The key difference between the typical skeptic and typical woo troll is that the skeptic doesn't base his arguments off of any supposed IQ scores, while the woo typically does. "You're an idiot, therefore your argument is wrong!" is an ad homenim fallacy. "You used fallacies X, Y, and Z, therefore you're an idiot!" is a legitimate argument mixed with a non-fallacious (but irrelevant) ad homenim.

Of course, there's more to this doggerel than just the ad homenim: It's often the basis for arguments from incredulity or ignorance. As one ufology woo who stopped by here said,
"A lot of pretty intelligent people have gone on record with very unusual observances, and they all didn't mistake traffic lights in foggy conditions for flying discs, etc."
The problem is that intelligence is not a shield against all the foibles humans are subject to. Anyone can say or do stupid things. Sometimes it's a lack of knowledge that's the culprit: Astronomers are the demographic least likely to report a UFO. Why? Probably because they specialize in looking up at the sky and identifying the myriad of objects that show up there. In other cases, it's instilled belief and prejudice. If I looked up and saw some dark object zip by, I'd probably guess it's a bird or some other mundane thing, and maybe remember, falsely or otherwise, a flapping motion. An ufologist, however, would also be at risk of false memory and describe radical movements, distances, and so forth. In other cases, it's arrogance: Thinking too much of your intelligence tends to make a person assume he knows all the possibilities: If he can't identify it as something he knows, he'll assume it's an alien spacecraft by default.

That last one is the big fallacy of a famous quote:
"Once you eliminate the impossible, whatever remains, no matter how improbable, must be the truth. -Arthur Conan Doyle
It presumes that you already know of all the possibilities, something a person who overestimates his intelligence is more likely to do, and thus, perform an argument from ignorance and/or incredulity. If you start thinking like Doyle, you'll find yourself presuming fantastic woo when "I don't know" would serve you much better and leave you open to new possibilities.


Anonymous said...

You know, it's quite appropriate you mentioned Doyle, because Arther Conan Doyle was a serious woo-believer. He was perhaps the only serious believer of the Cottingly Fairies, and he had a diehard belief in ghosts.

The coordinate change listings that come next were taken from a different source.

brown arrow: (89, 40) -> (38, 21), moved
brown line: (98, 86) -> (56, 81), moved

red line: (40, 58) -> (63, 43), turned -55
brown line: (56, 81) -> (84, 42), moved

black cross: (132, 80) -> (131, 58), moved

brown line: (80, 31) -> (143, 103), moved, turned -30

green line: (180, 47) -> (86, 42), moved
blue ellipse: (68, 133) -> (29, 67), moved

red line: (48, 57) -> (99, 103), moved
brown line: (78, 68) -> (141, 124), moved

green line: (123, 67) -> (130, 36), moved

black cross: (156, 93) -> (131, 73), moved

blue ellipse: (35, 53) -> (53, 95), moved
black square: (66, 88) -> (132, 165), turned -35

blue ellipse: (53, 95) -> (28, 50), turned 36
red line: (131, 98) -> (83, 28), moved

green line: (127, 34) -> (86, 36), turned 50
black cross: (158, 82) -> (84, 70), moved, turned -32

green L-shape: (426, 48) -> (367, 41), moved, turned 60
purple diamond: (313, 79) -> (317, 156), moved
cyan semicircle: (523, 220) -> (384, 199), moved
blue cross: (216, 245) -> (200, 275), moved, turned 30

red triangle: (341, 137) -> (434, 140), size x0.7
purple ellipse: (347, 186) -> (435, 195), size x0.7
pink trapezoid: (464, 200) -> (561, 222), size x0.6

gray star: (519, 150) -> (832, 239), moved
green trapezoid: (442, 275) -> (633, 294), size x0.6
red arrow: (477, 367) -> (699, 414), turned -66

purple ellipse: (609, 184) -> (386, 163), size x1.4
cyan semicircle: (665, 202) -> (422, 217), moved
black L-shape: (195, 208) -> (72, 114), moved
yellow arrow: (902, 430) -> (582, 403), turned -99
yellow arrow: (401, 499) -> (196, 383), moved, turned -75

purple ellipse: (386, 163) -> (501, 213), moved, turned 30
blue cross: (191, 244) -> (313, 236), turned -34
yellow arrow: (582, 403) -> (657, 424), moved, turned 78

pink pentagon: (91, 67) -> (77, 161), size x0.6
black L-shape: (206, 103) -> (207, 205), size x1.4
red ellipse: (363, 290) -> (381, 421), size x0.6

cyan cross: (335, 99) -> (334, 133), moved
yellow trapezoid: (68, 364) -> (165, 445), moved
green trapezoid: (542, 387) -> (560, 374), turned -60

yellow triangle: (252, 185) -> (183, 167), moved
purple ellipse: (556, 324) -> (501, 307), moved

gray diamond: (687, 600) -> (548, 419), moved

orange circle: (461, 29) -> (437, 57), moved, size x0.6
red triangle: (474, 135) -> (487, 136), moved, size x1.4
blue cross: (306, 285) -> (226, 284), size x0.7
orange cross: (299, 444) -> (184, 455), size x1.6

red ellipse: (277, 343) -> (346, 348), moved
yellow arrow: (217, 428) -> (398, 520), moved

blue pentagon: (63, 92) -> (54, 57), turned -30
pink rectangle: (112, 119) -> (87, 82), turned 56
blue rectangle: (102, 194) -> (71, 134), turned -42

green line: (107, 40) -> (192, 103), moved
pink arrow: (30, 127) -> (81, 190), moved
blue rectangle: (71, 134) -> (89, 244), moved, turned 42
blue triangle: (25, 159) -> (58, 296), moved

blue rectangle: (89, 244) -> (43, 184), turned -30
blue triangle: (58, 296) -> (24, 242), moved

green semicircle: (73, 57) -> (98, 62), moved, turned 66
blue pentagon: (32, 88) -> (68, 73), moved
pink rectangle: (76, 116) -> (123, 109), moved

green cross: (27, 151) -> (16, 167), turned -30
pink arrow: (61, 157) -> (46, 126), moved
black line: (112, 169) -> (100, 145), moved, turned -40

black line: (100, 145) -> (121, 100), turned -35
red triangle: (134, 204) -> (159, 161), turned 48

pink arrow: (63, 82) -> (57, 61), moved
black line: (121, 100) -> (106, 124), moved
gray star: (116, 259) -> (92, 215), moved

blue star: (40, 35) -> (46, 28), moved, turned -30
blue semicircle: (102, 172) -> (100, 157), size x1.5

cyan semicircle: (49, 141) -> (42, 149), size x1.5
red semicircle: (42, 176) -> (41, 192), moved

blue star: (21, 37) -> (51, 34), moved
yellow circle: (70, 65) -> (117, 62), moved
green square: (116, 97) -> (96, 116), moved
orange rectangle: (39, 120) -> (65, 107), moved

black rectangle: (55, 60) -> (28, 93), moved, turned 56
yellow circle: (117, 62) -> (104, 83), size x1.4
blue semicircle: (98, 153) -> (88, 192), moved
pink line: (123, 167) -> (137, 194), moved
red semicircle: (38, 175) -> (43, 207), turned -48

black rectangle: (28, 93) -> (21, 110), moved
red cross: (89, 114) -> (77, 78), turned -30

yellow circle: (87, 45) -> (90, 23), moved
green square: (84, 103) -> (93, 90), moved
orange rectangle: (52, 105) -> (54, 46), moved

Oddly enough, he was friends with Houdini, although it was a "spirit writing" session involving Doyle's spiritualist wife that started Houdini down his second career as the proto-Randi...

Either way, Doyle really is a shining example of how intelligent people can be dead wrong about woo.

Berlzebub said...

Granted, we're all certainly guilty of calling a number of woos idiots, but as skeptics typically go, that, by itself, is not fallacious, just rude:

And, most of the time, accurate.

Bronze Dog said...

I used Doyle for that reason, and his picture for Doggerel #40: "I was a skeptic, once."

His most famous character was in a profession that depends on skepticism, and yet, he was an outrageous woo.

One thing that showed his woo: Doyle couldn't figure out how Houdini did his Metamorphosis trick (pretty much exchanging places with his partner in a trunk), so he said Houdini dematerialized from inside the trunk and rematerialized outside.

Bob said...

"Not everyone uses charisma as the dump stat."

I'm an INTJ according to that useless test. I may as well have read my horoscope that day.